The Niger story finally began to unravel when the United States got its hands on the fake documents that Rocco Martino made. On October 7, 2002, Martino met a reporter for an Italian magazine who agreed to buy the documents from him if they proved real. She passed them onto the U.S. Embassy to try to confirm them. The Embassy sent the documents onto the CIA and INR. The latter immediately found problems with them. The CIA on the other hand, did nothing with the papers feeling that it had already seen them when it received the text of the deal from SISMI. Also, because the agency did not think the Niger story that important, it did not put a priority on the documents. On January 13, 2003, an INR analyst sent an email to others in the intelligence community saying he did not believe the Iraq-Niger deal happened because the felt like the documents were fakes. Two CIA analysts saw problems with them, but did not believe they were forgeries. On February 7, the CIA finally got translated copies of the papers, and on February 11, its senior African analyst wrote a report that the documents were in fact fakes. Despite this revelation, the intelligence community did not change its opinion of the report. The White House then decided to go public with the Niger story because it was not kept up to date on the twists and turns within the intelligence agency. The administration read the claim in the British dossier on Iraq’s WMD from September and then the October NIE, and went ahead and used it in its case against Iraq.

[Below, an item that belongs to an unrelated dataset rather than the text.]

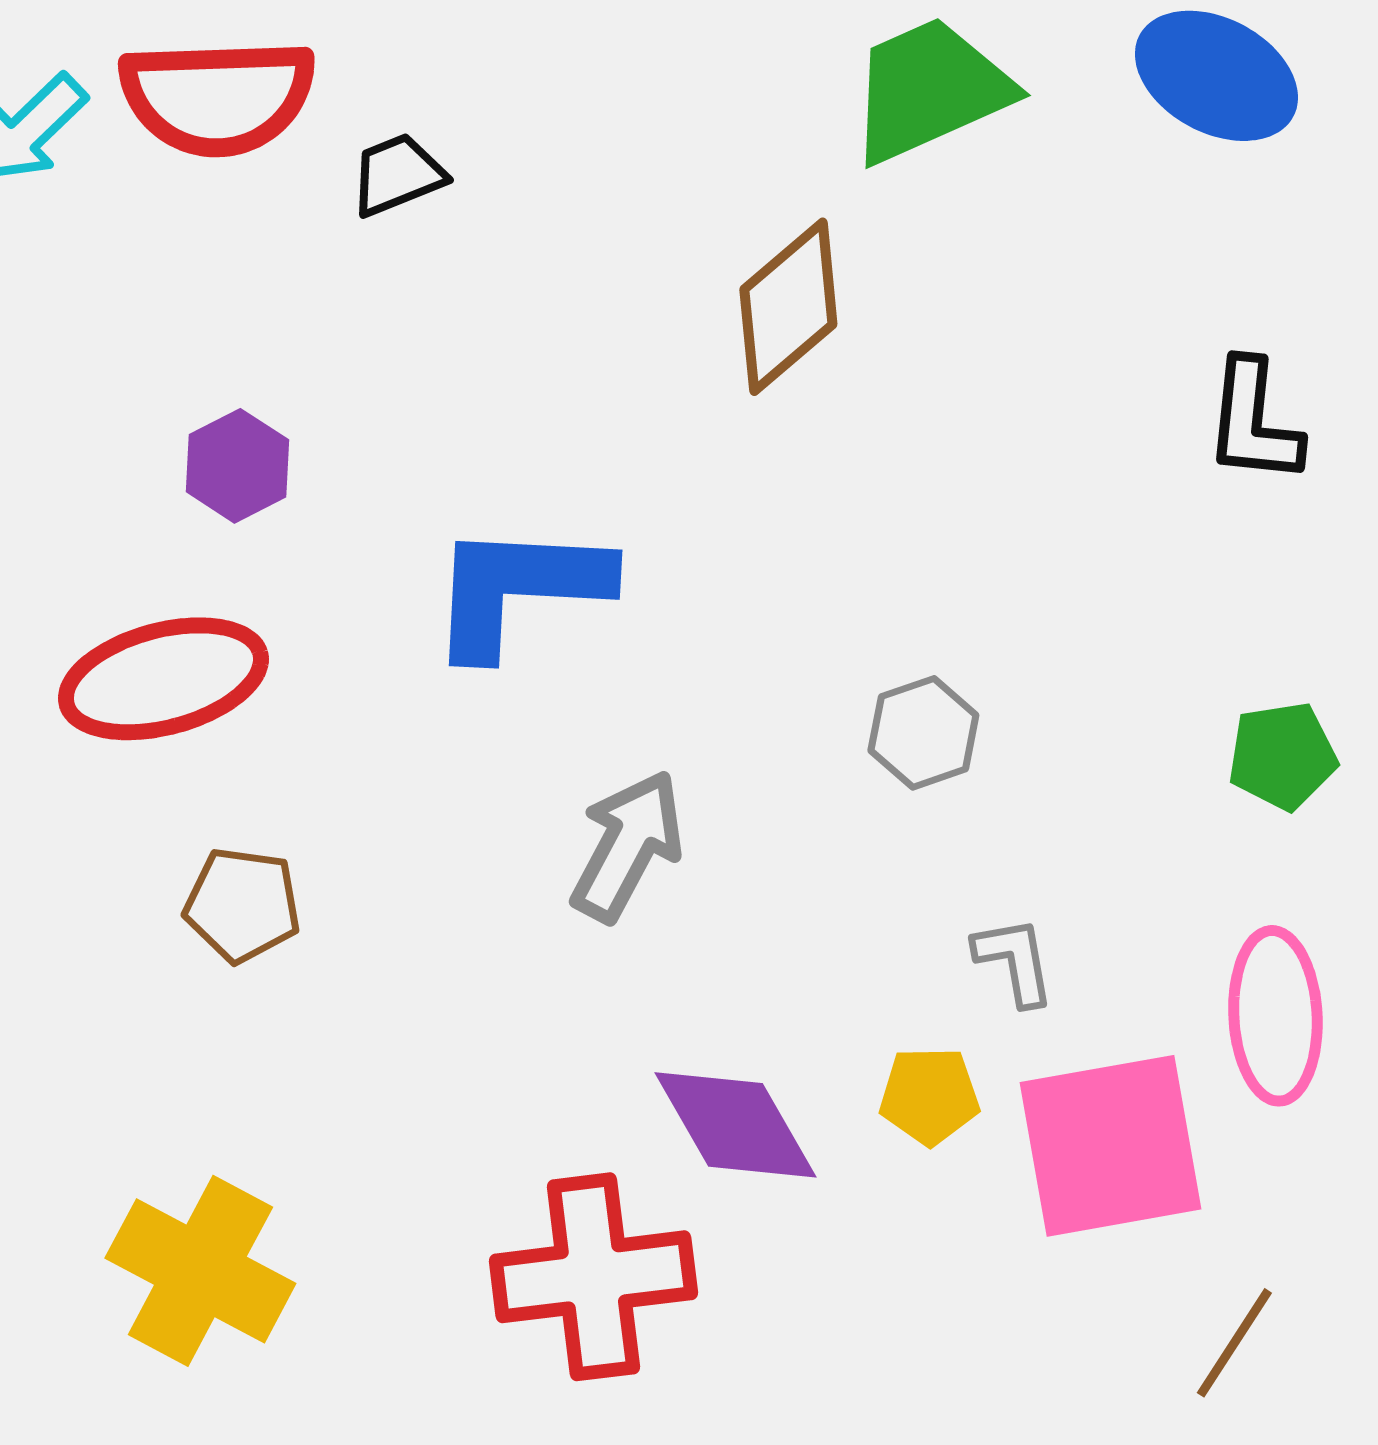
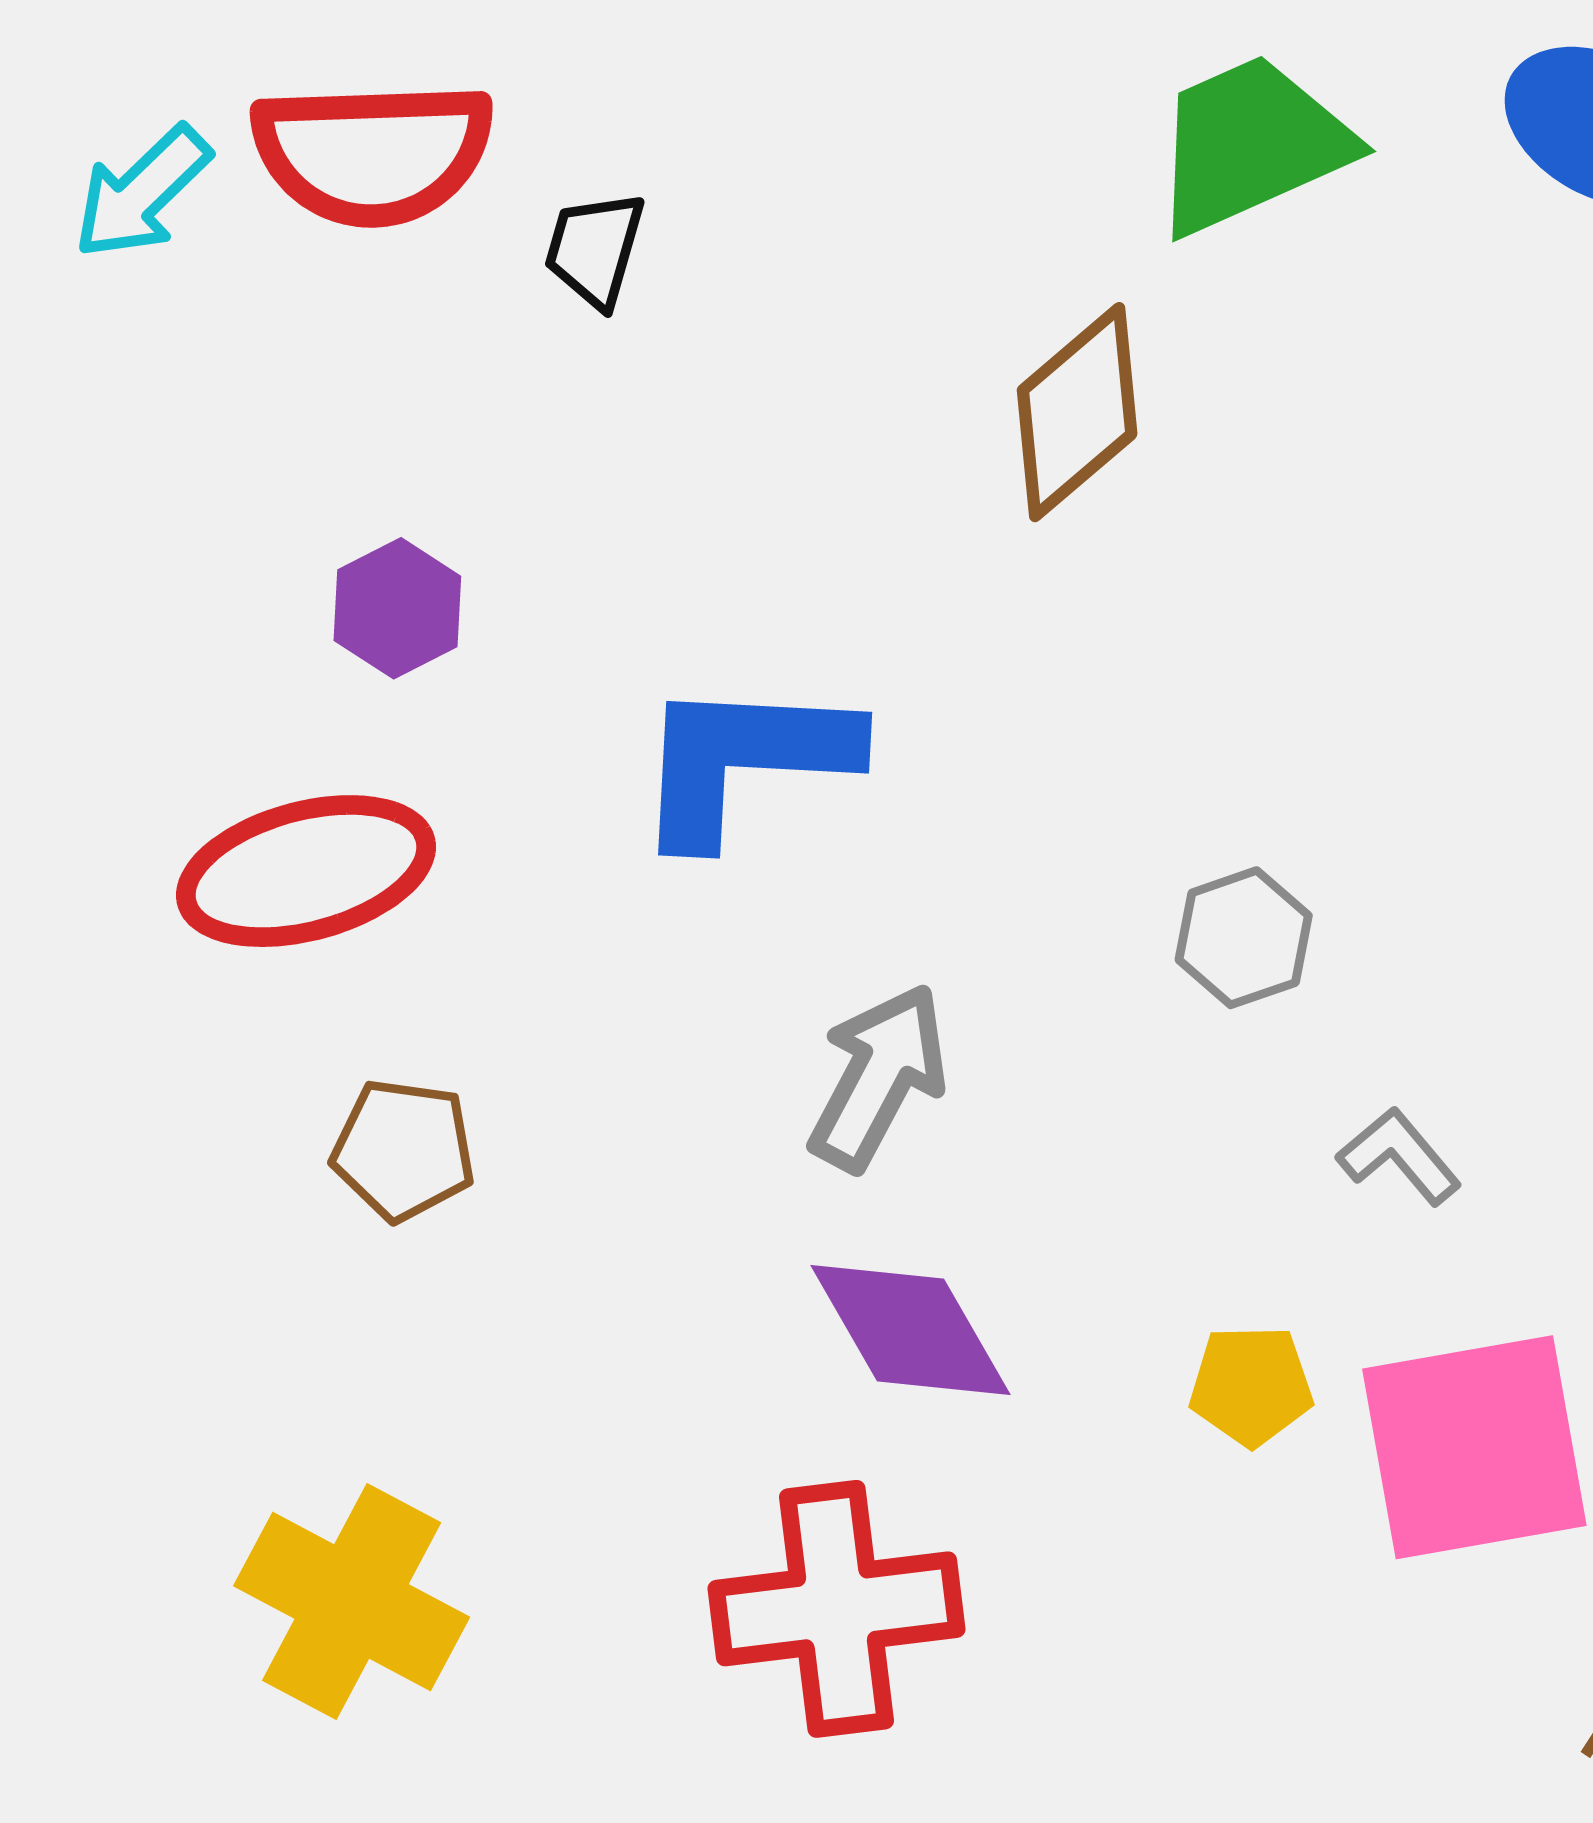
black trapezoid: (397, 175) -> (595, 249), turned -52
gray L-shape: (1014, 961) -> (1399, 1156), moved, turned -30
purple diamond: (735, 1125) -> (911, 1330), moved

December 2002 was the first time the Iraq-Niger story was made public in the U.S. A State Department factsheet on Iraq’s weapons declaration to the U.N. mentioned that Baghdad did not mention trying to buy uranium from Niger. In January, the White House gave a report to Congress on Iraq’s non-compliance with U.N. resolutions and another paper on how Iraq was trying to hide its WMD, which included Niger. National Security Adviser Condoleezza Rice, Deputy Defense Secretary Paul Wolfowitz, and Secretary of State Colin Powell all talked about Niger in opinion pieces in the New York Times, and speeches at the Council on Foreign Relations and the World Economic Forum in Switzerland. That was topped off by President Bush saying that Iraq was interested in uranium from Africa in his 2003 State of the Union speech. The Bush administration used Niger as just one small piece of its Iraq public relations campaign. It was never a major piece, and not used as much as other things such as Iraq trying to buy aluminum tubes allegedly for centrifuges to enrich uranium to build a bomb. The White House went through intelligence reports, and used whatever it could find to argue that Saddam should be overthrown.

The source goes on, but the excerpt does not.